We care because there will always be some buggy kernel driver/code going
out-of-bound and accessing non-existent RAM. If we by default map all
possible kernel virtual address then behaviour of buggy accesses will be
unpredictable.

Further, I think we should also make .text and .rodata sections of kernel
as read-only. This will protect kernel code and rodata.

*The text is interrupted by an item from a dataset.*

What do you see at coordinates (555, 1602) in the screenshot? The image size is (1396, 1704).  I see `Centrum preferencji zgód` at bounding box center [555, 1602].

Above things add more debugablity to kernel and also help us catch bugs
faster.

>
> > 2. NOMMU kernel requires a swapper_pg_dir with identity mapping (VA == PA)
>
> Bullshit. nommu per defintion does not have page tables, and thus

Yes, I know but we did see a kernel crash in-absence of kernel page table
with identity mappings.

>
> > 3. For both NOMMU with tiny memory and MMU with tiny memory, the current
> > setup_vm() is not allowing us to place kernel on non-2M (or non-4M) aligned
> > addressed there by causing memory below kernel to be wasted.
>
> As mentioned a few times - nommu per defintion does not have page
> tables, and in my uptodate nommu port none of this code is even compiled
> in. If someone still compiles that code in some codebase that is just
> a bug that needs to be fixed.
>
> For MMU with tiny memory is is a theoretical case, but I still haven't
> seen a good rationale why we'd care for that case.

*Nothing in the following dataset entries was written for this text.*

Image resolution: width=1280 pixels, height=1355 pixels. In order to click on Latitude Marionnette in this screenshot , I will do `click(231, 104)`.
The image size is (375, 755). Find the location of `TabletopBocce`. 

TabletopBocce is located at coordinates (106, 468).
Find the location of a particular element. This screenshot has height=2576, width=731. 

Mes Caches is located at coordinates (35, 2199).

Lot of RISC-V systems being built today target resource constraint
use-cases (such as IoT or embedded) where more RAM is more
cost and more power.

It is very useful to have Linux RISC-V run on just few MBs (if possible).

>
> > 4. For MMU based kernel, the current setup_vm() is hard-wired for fixed 2M
> > mapping size. It will require more changes if we want to do 1G mappings.
>
> And why do we care? Even if we come up with a good reason for 1G
> mappings we'd better find a way to select it at run time and not require
> a gazillion of options to select how to map the kernel.

1G mappings will give better performance compared 2M mappings.

This will be very useful for performance hungry system with lot of RAM.

This patch selects 1G or 2M mapping at runtime based on load address
alignment.

Regards,
Anup